RECORDED DATA:

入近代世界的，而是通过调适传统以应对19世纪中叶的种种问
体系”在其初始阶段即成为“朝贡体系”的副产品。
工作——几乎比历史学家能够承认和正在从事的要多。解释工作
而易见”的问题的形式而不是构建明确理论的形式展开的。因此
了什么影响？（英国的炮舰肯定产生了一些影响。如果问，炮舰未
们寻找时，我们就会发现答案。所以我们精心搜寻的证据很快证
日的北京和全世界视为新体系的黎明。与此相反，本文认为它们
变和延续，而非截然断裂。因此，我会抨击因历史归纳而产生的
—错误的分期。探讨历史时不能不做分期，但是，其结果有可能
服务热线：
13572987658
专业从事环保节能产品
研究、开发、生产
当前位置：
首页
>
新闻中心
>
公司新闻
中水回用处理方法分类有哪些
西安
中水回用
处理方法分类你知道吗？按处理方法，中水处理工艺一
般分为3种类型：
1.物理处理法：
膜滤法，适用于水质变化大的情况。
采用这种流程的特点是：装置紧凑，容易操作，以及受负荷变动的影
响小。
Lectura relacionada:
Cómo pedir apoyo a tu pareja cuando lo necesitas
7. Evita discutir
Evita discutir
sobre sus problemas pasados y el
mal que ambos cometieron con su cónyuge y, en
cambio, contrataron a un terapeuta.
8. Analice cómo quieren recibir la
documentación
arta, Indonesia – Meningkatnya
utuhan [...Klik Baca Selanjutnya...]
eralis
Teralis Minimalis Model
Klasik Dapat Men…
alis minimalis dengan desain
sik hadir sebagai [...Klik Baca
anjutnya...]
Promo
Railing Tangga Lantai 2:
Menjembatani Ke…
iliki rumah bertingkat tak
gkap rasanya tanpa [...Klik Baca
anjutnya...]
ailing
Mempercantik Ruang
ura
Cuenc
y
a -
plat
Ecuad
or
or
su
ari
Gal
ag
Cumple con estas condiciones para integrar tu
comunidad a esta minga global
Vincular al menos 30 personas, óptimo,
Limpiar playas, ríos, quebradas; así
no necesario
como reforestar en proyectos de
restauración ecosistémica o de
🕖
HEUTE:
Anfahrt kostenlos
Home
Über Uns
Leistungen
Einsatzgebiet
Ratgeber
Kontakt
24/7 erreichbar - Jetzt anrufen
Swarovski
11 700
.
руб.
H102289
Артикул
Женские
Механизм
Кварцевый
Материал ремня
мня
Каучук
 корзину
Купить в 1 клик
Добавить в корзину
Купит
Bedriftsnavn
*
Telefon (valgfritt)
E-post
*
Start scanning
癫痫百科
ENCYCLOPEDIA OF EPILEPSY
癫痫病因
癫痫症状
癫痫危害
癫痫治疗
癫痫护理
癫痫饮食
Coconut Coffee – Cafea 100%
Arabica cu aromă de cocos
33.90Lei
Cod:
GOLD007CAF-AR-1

---

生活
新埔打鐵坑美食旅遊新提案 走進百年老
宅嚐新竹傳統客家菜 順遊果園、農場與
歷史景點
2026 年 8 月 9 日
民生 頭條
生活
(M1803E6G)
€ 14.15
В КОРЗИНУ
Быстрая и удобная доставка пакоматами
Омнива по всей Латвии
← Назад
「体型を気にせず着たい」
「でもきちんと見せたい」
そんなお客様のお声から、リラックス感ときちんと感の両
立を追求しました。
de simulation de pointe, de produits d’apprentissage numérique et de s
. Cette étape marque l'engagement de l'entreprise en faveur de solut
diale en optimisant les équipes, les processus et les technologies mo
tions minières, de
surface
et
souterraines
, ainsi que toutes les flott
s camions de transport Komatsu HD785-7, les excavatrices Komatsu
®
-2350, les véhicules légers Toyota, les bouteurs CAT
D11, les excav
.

--

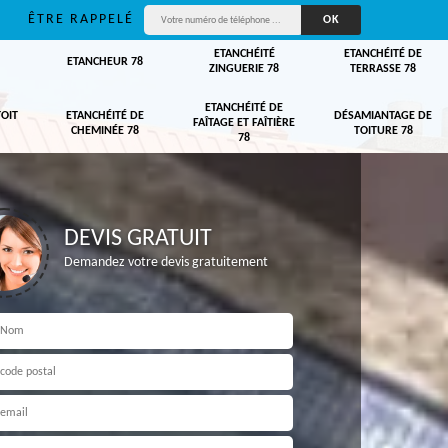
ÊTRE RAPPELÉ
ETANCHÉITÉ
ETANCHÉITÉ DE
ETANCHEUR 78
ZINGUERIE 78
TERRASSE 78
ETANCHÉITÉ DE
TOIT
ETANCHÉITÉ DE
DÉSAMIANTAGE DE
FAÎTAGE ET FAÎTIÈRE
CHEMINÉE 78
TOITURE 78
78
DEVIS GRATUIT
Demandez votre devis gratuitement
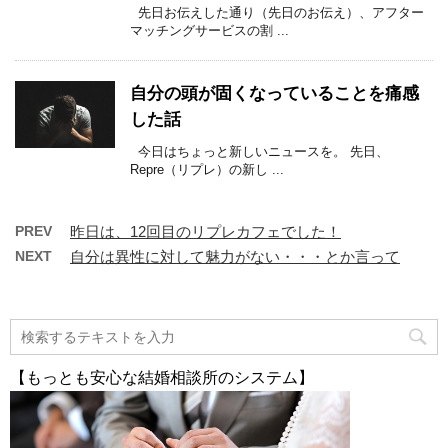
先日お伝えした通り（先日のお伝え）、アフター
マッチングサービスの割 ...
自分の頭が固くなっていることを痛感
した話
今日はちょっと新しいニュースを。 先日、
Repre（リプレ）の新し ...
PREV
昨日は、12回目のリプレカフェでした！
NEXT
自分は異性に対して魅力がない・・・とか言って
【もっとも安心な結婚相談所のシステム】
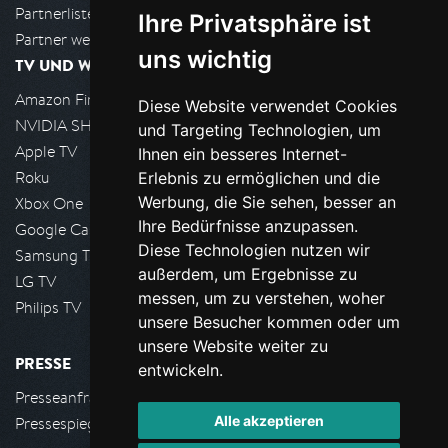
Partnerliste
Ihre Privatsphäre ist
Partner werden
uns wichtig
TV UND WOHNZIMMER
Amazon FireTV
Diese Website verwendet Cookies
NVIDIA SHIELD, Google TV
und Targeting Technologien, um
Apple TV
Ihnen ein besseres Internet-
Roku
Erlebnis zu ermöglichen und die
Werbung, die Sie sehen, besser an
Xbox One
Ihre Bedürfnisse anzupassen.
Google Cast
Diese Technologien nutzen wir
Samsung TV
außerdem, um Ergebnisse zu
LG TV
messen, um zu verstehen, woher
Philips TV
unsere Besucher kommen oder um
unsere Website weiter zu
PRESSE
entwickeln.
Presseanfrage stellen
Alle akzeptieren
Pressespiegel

ASSIGNMENT: Would you please write out, exactly and with no other lines, the stretch of the listing above from the line containing "入近代世界的，而是通过调适传统以应对19世纪中叶的种种问" through the line containing "arta, Indonesia – Meningkatnya"?

ANSWER TO THIS EXERCISE:
入近代世界的，而是通过调适传统以应对19世纪中叶的种种问
体系”在其初始阶段即成为“朝贡体系”的副产品。
工作——几乎比历史学家能够承认和正在从事的要多。解释工作
而易见”的问题的形式而不是构建明确理论的形式展开的。因此
了什么影响？（英国的炮舰肯定产生了一些影响。如果问，炮舰未
们寻找时，我们就会发现答案。所以我们精心搜寻的证据很快证
日的北京和全世界视为新体系的黎明。与此相反，本文认为它们
变和延续，而非截然断裂。因此，我会抨击因历史归纳而产生的
—错误的分期。探讨历史时不能不做分期，但是，其结果有可能
服务热线：
13572987658
专业从事环保节能产品
研究、开发、生产
当前位置：
首页
>
新闻中心
>
公司新闻
中水回用处理方法分类有哪些
西安
中水回用
处理方法分类你知道吗？按处理方法，中水处理工艺一
般分为3种类型：
1.物理处理法：
膜滤法，适用于水质变化大的情况。
采用这种流程的特点是：装置紧凑，容易操作，以及受负荷变动的影
响小。
Lectura relacionada:
Cómo pedir apoyo a tu pareja cuando lo necesitas
7. Evita discutir
Evita discutir
sobre sus problemas pasados y el
mal que ambos cometieron con su cónyuge y, en
cambio, contrataron a un terapeuta.
8. Analice cómo quieren recibir la
documentación
arta, Indonesia – Meningkatnya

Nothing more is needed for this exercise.